··· DATA TO USE ···

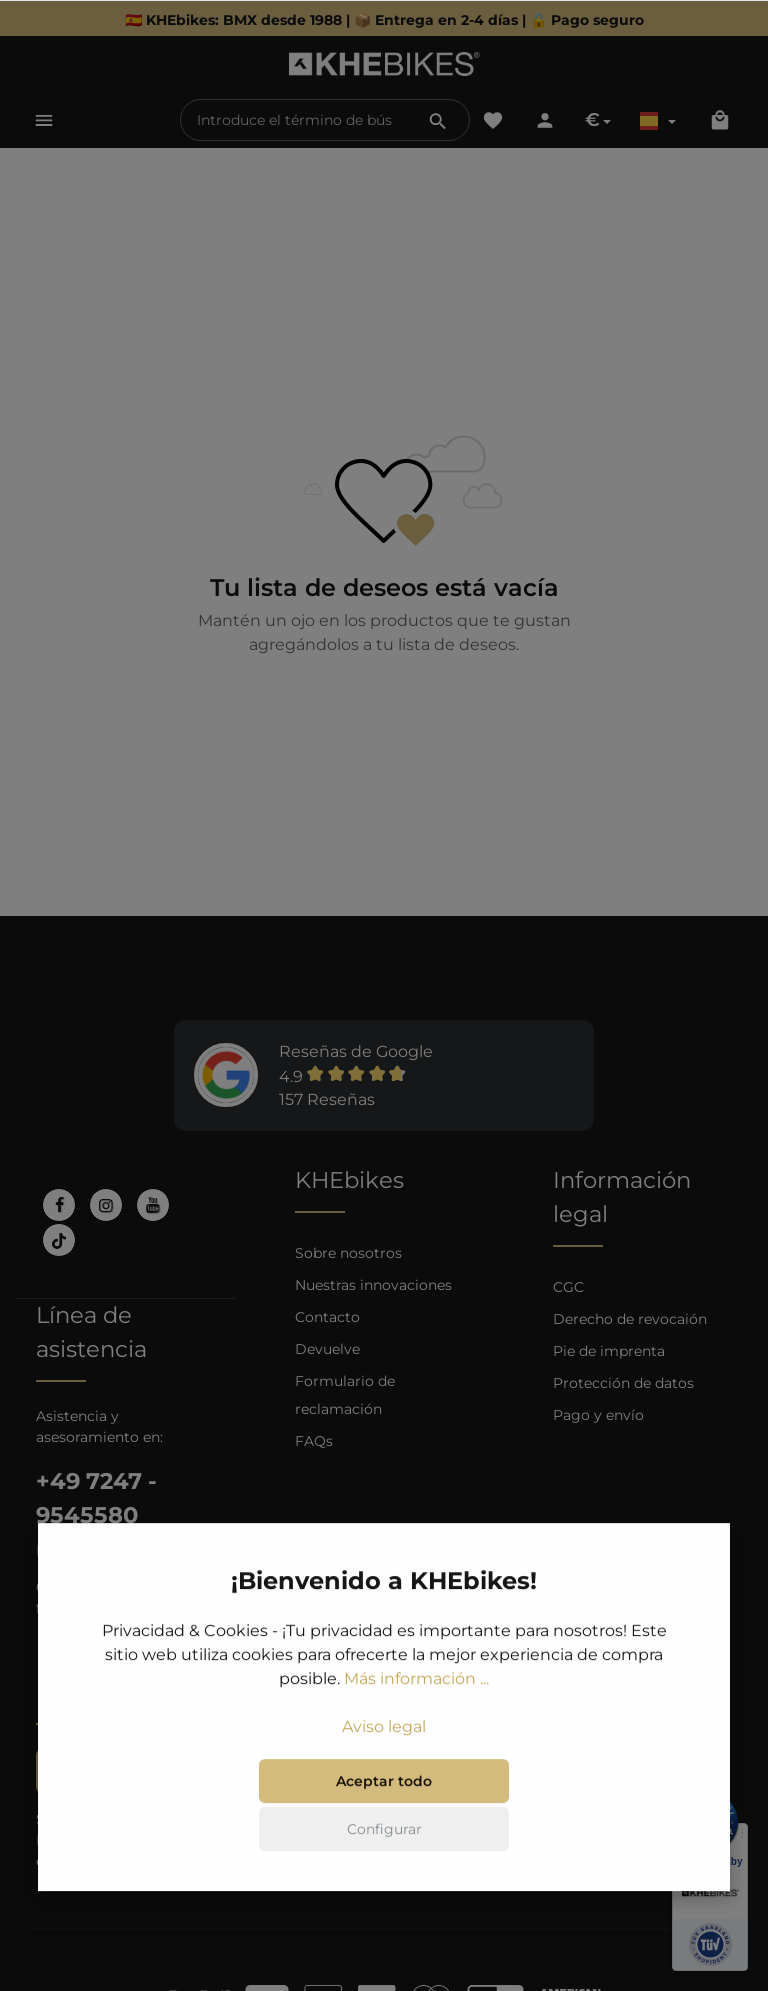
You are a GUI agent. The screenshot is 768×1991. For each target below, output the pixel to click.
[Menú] (44, 120)
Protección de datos (623, 1383)
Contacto (327, 1317)
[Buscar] (438, 120)
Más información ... (416, 1680)
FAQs (314, 1441)
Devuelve (327, 1349)
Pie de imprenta (609, 1351)
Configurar (384, 1831)
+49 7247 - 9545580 (96, 1498)
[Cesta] (720, 120)
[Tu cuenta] (545, 120)
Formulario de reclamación (345, 1395)
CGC (568, 1287)
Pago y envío (598, 1415)
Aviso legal (384, 1728)
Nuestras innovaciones (373, 1285)
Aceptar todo (384, 1783)
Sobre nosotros (348, 1253)
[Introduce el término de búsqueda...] (294, 120)
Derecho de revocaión (630, 1319)
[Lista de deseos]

···

▶ [WORK ITEM]: For this exercise, please output exactly the lines above starting at the line with "[Menú] (44, 120)" and ending at the line with "9545580 (96, 1498)", ends included.

▶ [OUTPUT]:
[Menú] (44, 120)
Protección de datos (623, 1383)
Contacto (327, 1317)
[Buscar] (438, 120)
Más información ... (416, 1680)
FAQs (314, 1441)
Devuelve (327, 1349)
Pie de imprenta (609, 1351)
Configurar (384, 1831)
+49 7247 - 9545580 (96, 1498)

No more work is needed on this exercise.